The Effects of Glomus etunicatum Innoculation of Robinia pseudoacacia Seedlings on Soil Aggregate Formation in Coal Mine Tailings1a

Seung-Jin Hong1, Yong-Woo Park1, Kyung-Min Lim1, Se-Kyung Kim1, Chang-Duck Koo1*
1Dept. of Forest Science, Chungbuk National Univ., Cheong-ju 361-763, Republic of Korea()

a This study was supported by Techology Development program for mine reclamation(2011), Mine Reclamation corp., Republic of Korea

Corresponding author: Tel: +82-43-272-5921, Fax: +82-43-261-2537, E-mail: koocdm@chungbuk.ac.kr
August 7, 2014 January 6, 2015 January 7, 2015

Abstract

An investigation was conducted on the effects of arbuscular mycorrhizal fungus, Glomus etunicatum on the formation of soil aggregate and mycorhizal development in the roots of Robinia pseudoacacia seedlings in coal mine tailings and forest soil. G. etunicatum formed mycorrhizas by 35.1 % in coal mine tailings and by 48.9 % in forest soil. Its infection was the typical Arum-type forming inter-cellular hyphae and intra-cellular arbuscules. Ergosterol contents were 3.20 ppm in forest soil and 1.92 ppm in coal mine tailings. The formation of soil aggregate per 50 g pot soil was 19.6 g and 9.5 g in inoculated and noninoculated forest soil and 16.5 g and 11.0 g in inoculated and non-inoculated coal min tailings, respectively. In conclusion, G. etunicatum inoculation increased the formation of soil aggregate both in forest soil and coal mine tailings, but was less effective in the latter.

FOREST SOIL , ARBUSCULAR MYCORRHIZA , MYCORRHIZA FORMATION , ERGOSTEROL CONTENT

초록

    INTRODUCTION

    Since the development of coal mines, coal waste dumps and acid leachate due to abandoned mines has caused secondary damages to the forest environment; waste is washed away and the water becomes polluted. (Jeong et al., 2010). Most closed mines in Korea have been neglected without any disciplinary measures, and just a few basic studies on coal wastes was initiated at the end of the 1980s when damage due to those wastes became a social issue. One method that is currently used to grow vegetation in coal waste piles in Korea is to fill an area of about 60 cm of general soil as collected from cut slopes, and to seed or plant the top.
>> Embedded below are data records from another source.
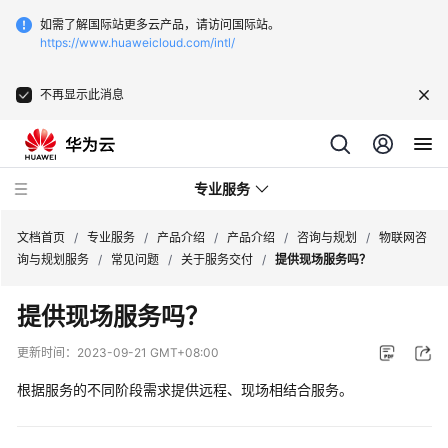
如需了解国际站更多云产品，请访问国际站。
https://www.huaweicloud.com/intl/
不再显示此消息
专业服务
文档首页
/
专业服务
/
产品介绍
/
产品介绍
/
咨询与规划
/
物联网咨
询与规划服务
/
常见问题
/
关于服务交付
/
提供现场服务吗？
服
提供现场服务吗？
务
公
更新时间：
2023-09-21 GMT+08:00
告
根据服务的不同阶段需求提供远程、现场相结合服务。
产
品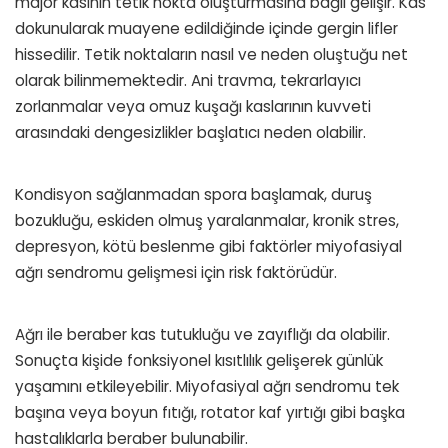
major kasının tetik nokta oluşturmasına bağlı gelişir. Kas
dokunularak muayene edildiğinde içinde gergin lifler
hissedilir. Tetik noktaların nasıl ve neden oluştuğu net
olarak bilinmemektedir. Ani travma, tekrarlayıcı
zorlanmalar veya omuz kuşağı kaslarının kuvveti
arasındaki dengesizlikler başlatıcı neden olabilir.
Kondisyon sağlanmadan spora başlamak, duruş
bozukluğu, eskiden olmuş yaralanmalar, kronik stres,
depresyon, kötü beslenme gibi faktörler miyofasiyal
ağrı sendromu gelişmesi için risk faktörüdür.
Ağrı ile beraber kas tutukluğu ve zayıflığı da olabilir.
Sonuçta kişide fonksiyonel kısıtlılık gelişerek günlük
yaşamını etkileyebilir. Miyofasiyal ağrı sendromu tek
başına veya boyun fıtığı, rotator kaf yırtığı gibi başka
hastalıklarla beraber bulunabilir.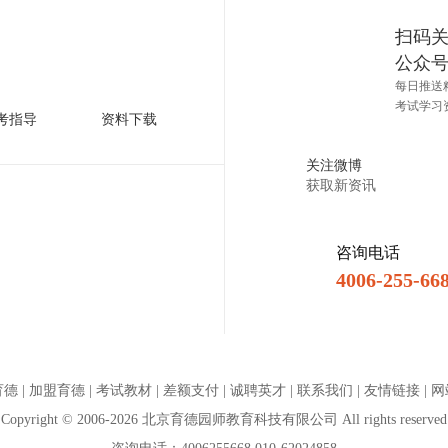
扫码
公众
每日推送
考试学习
考指导
资料下载
关注微博
获取新资讯
咨询电话
4006-255-66
育德
|
加盟育德
|
考试教材
|
差额支付
|
诚聘英才
|
联系我们
|
友情链接
|
网
Copyright © 2006-2026 北京育德园师教育科技有限公司 All rights reserved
Meanwhile, due to requests to solve contaminants from closed mines with eco-friendly technologies, phytoremediation, a method using plants, is receiving attention, and research related to this, research on hyper-accumulators and tolerant species have been conducted in Korea and abroad. However, most of those research papers do not seem to be very relevant to the fact that mine protection could prevent heavy metals from leaching out (Jeong, 2012 ; Yi et al., 2013). Also, chemical additives that are used as enhancers could cause potential toxicity and heavy-metal elutions to plants, which could induce secondary pollution. Accordingly, proper measures and systematic study are required at this point.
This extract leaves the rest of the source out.